Im Zentrum für junge LGBTIQ+-Personen in Genf (Schweiz) treffen sich regelmäßig u.a. auch Jugendliche, deren soziales Geschlecht nicht mit ihrem biologischen Geschlecht übereinstimmt. Vor Ort bekommen sie Unterstützung, Informationen und die Möglichkeit sich auszutauschen. Auch bietet das Zentrum Jugendlichen eine Zuflucht, wenn sie aufgrund ihrer Identität von ihren Familien verstoßen werden. Glücklicherweise ist es bei den drei jungen Menschen Alexandra, Söan und Logan nicht der Fall. Dadurch bekommen sie die notwendige Unterstützung auf ihrem Weg zur kompletten Geschlechtsangleichung.

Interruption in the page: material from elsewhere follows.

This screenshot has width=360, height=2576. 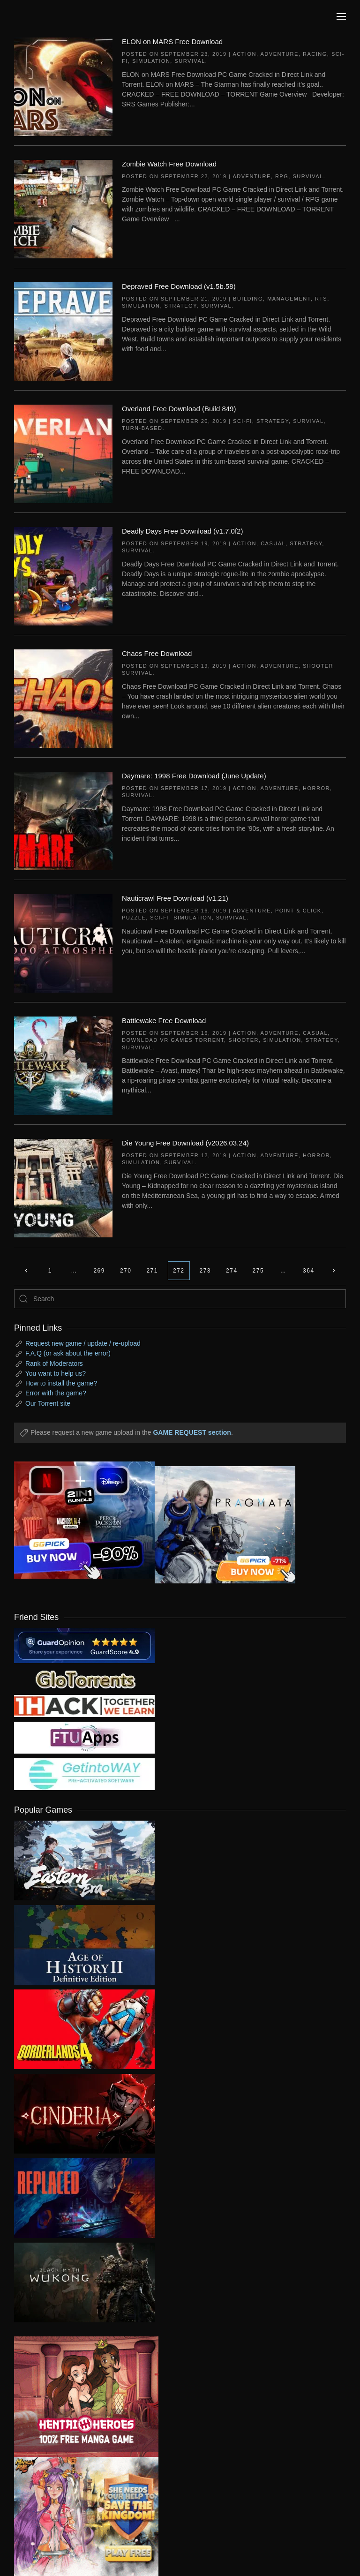 What do you see at coordinates (68, 1353) in the screenshot?
I see `F.A.Q (or ask about the error)` at bounding box center [68, 1353].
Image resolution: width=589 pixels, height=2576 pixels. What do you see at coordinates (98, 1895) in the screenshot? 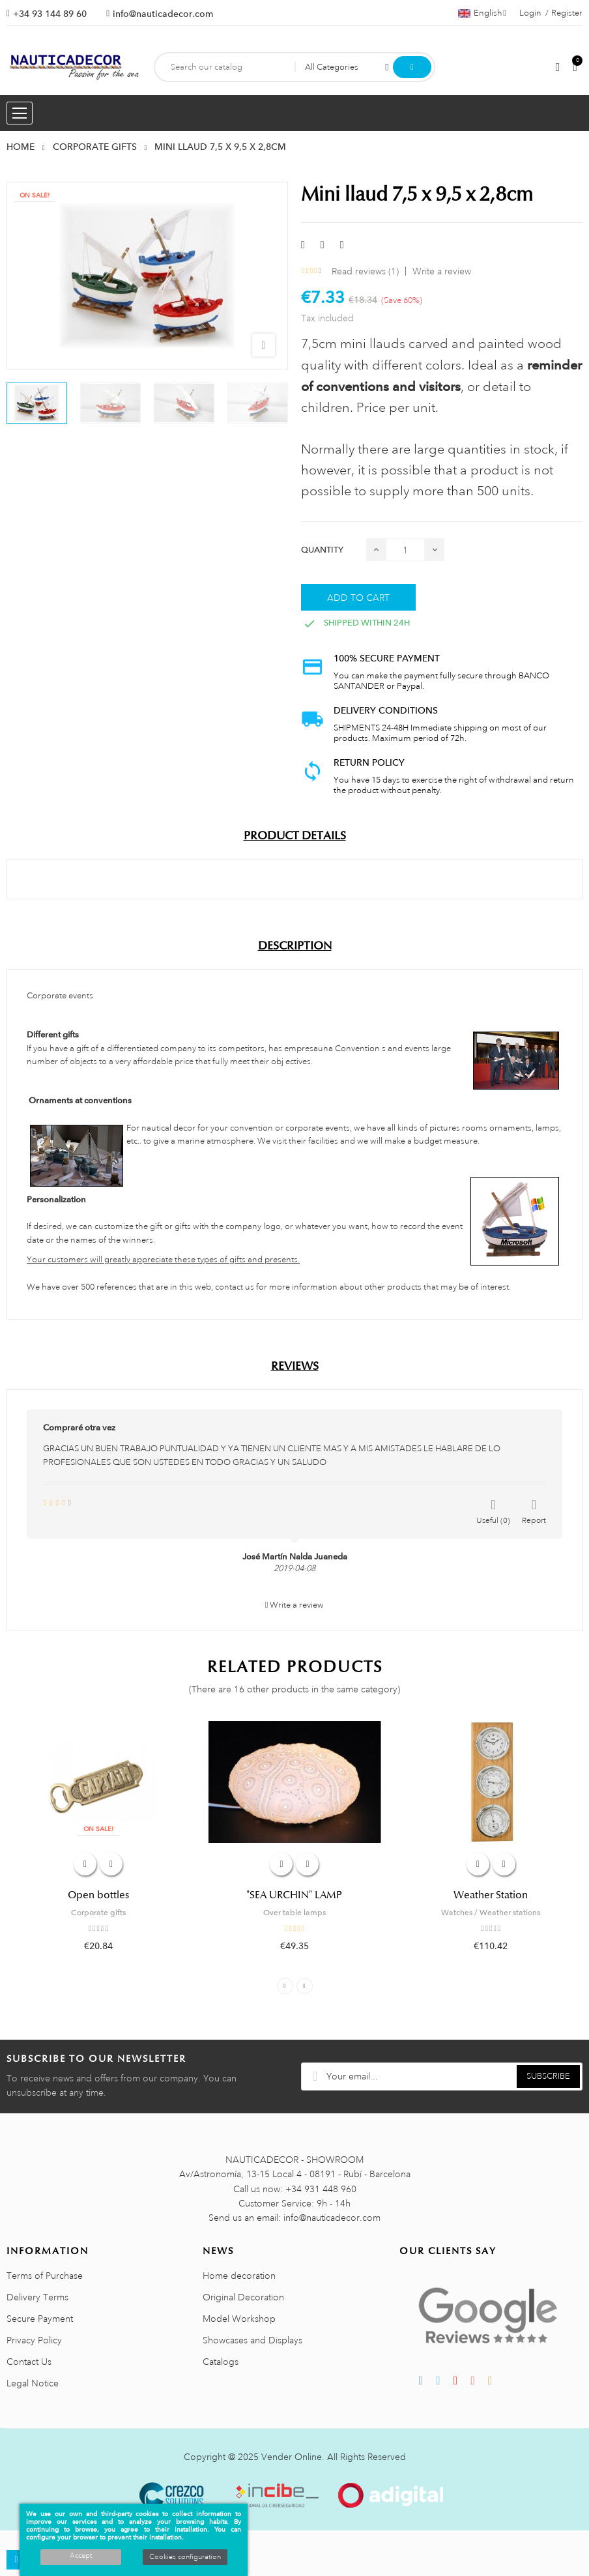 I see `Open bottles` at bounding box center [98, 1895].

Durch eine Freundin, die den Verein „Dialogai“ leitet, wurde der schweizer Filmemacher Robin Harsch (*1977) auf das Thema Transgender aufmerksam und wollte unbedingt mehr darüber erfahren. Mit der Neugierde eines Schuljungen suchte er Kontakt zu Jugendlichen, die sich gerade in der Geschlechtsumwandlung befinden. Nach einer gewissen Zeit (und auch später im Schnittraum) kam es zu einer Fokussierung auf drei Jugendliche. Alexandra, Söan und Logan, die hier wunderbar offen mit Robin und den Zuschauern umgehen, lassen uns daran teilhaben, wie sie zu dem Menschen werden, als der sie sich fühlen. Dabei redet er unverblümt mit ihnen und so stehen vor allem Interviews, oder besser gesagt Dialoge, im Kern des Films. Harsch begleitete sie zwei Jahre lang und so bekommt man nicht nur die Entwicklung mit, sondern schließt sie auch schnell ins Herz. Gut sind auch die Blickwinkelerweiterungen, in denen er sich vor allem auch mit den Eltern der jungen Transgender unterhält und das Thema so vielen Cisgender-Zuschauern besser begreifbar macht. Doch trotzdem ist klar, dass er auf der Seite seiner drei Protagonisten steht und ihren Weg nicht nur mit Interesse, sondern auch mit viel Sympathie verfolgt. So fühlen sich viele Szenen wie ein großes Wiedersehen an. Dafür hat er auch viel Zeit ohne Kamera mit ihnen verbracht und drauf geachtet, keine große Crew zu haben (vor Ort war er meist allein oder zu zweit unterwegs). Die Dokumentation ist dabei solide und sozusagen klassisch inszeniert, sie wird von vielen Interviews und konventionellen Handkamera-Aufnahmen zusammengehalten. Doch das Herzstück seines Films sind seine drei HauptdarstellerInnen, die man schnell ins Herz schließt und gerne auf ihren Weg begleitet, der glücklicherweise für sie nicht mit allzu vielen Steinen unwegsamer gemacht wird.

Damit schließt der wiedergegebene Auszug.